** Opening Material to process block **
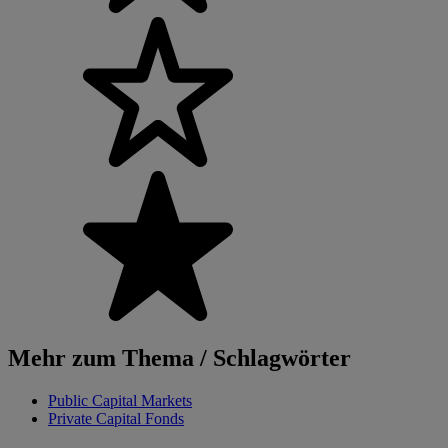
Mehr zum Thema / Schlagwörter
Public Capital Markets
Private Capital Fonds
** Closing Material to process block **
** Opening Material to process block **
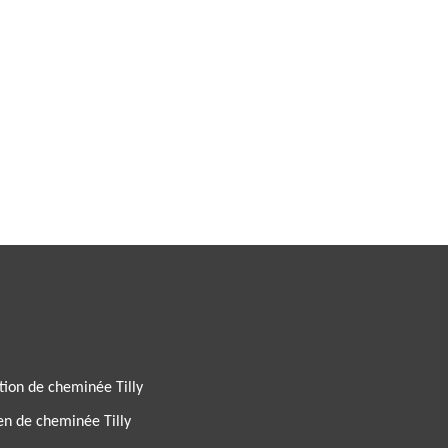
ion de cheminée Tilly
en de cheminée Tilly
** Closing Material to process block **
> Aim of the task
If the word "Tilly" appears in a line above, copy that line.

> Solution to this exercise
ion de cheminée Tilly
en de cheminée Tilly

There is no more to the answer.